| HN Mirror

Y	Hacker News new \| ask \| show \| jobs

by takeda 3711 days ago

Both MongoDB and MySQL were started by people who had no background in writing databases. They were blazingly fast compared to existing RDBMS, but once they started adding features that actually provided things that people assumed a database should have (primarily in area of consistency) they no longer look that great.

What makes MySQL better than MongoDB is that is older and closer to what a database should do. They still have their warts and some of the warts might not be removed, since it would break compatibility.

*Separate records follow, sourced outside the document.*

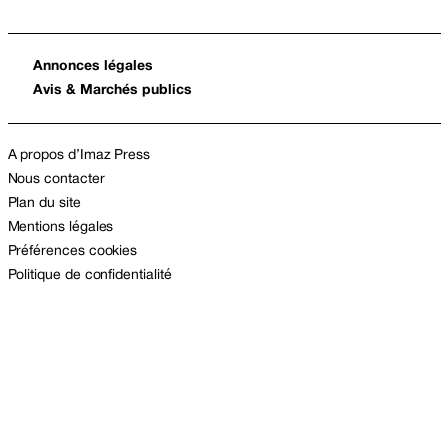
Annonces légales
Avis & Marchés publics
A propos d’Imaz Press
Nous contacter
Plan du site
Mentions légales
Préférences cookies
Politique de confidentialité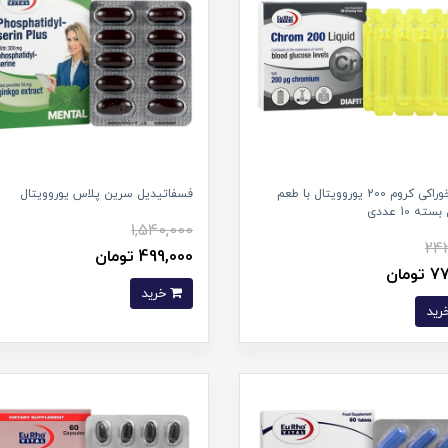
ویال خوراکی کروم 200 یوروویتال با طعم
فسفاتیدیل سرین پلاس یوروویتال
ته 10 عددی
1,540,000
242
499,000 تومان
ومان
خرید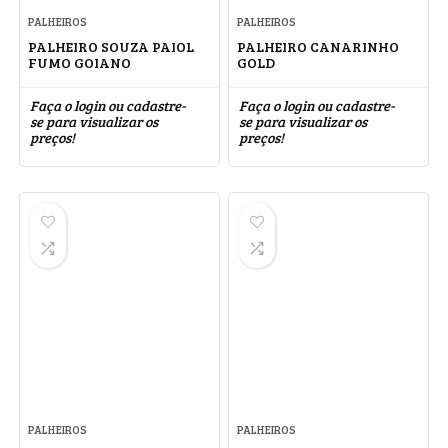
PALHEIROS
PALHEIROS
PALHEIRO SOUZA PAIOL
PALHEIRO CANARINHO
FUMO GOIANO
GOLD
Faça o login ou cadastre-
Faça o login ou cadastre-
se para visualizar os
se para visualizar os
preços!
preços!
PALHEIROS
PALHEIROS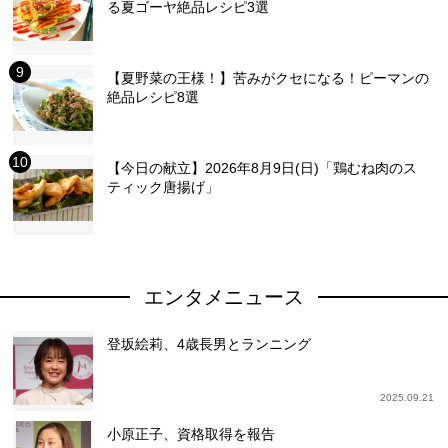
る夏ゴーヤ絶品レシピ3選
【夏野菜の王様！】苦みがクセになる！ピーマンの
絶品レシピ8選
【今日の献立】2026年8月9日(日)「鶏むね肉のス
ティック唐揚げ」
エンタメニュース
登坂絵莉、4歳長男とランニング
2025.09.21
小原正子、資格取得を報告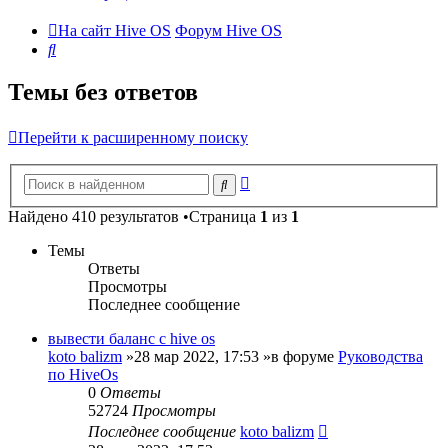
На сайт Hive OS
Форум Hive OS
Поиск
Темы без ответов
Перейти к расширенному поиску
Расширенный
Поиск
поиск
Найдено 410 результатов •Страница
1
из
1
Темы
Ответы
Просмотры
Последнее сообщение
вывести баланс с hive os
koto balizm
»28 мар 2022, 17:53 »в форуме
Руководства
по HiveOs
0
Ответы
52724
Просмотры
Последнее сообщение
koto balizm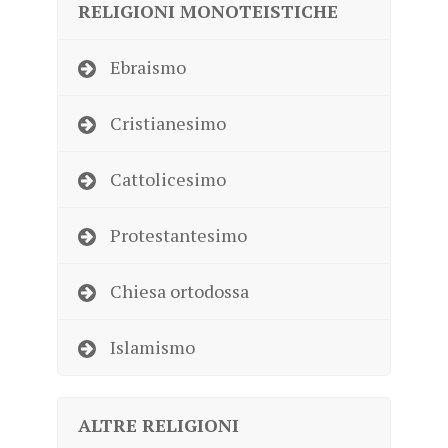
RELIGIONI MONOTEISTICHE
Ebraismo
Cristianesimo
Cattolicesimo
Protestantesimo
Chiesa ortodossa
Islamismo
ALTRE RELIGIONI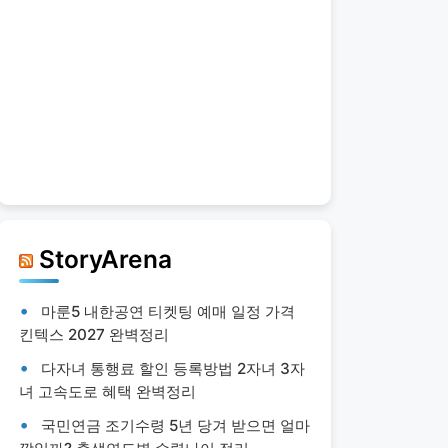
StoryArena
마룬5 내한공연 티켓팅 예매 일정 가격
킨텍스 2027 완벽정리
다자녀 통행료 할인 등록방법 2자녀 3자
녀 고속도로 혜택 완벽정리
국민연금 조기수령 5년 당겨 받으면 얼마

At this point MongoDB does not have anything going for them. Its key benefit was their speed, but as it turned out that was because data was stored mostly in RAM if Mongo crashed or there was a power loss then you most likely would lose significant (possibly all) of your data. Since then they fixed that and make it more reliable, it is worse in performance than a relational database [1] and it also doesn't scale well [2]

Essentially NoSQL databases were designed to be simple and without relational features in exchange for scalability and performance. Mongo you get neither. Mongo doesn't even try to benefit from the CAP theorem. It's neither always consistent nor always available [3].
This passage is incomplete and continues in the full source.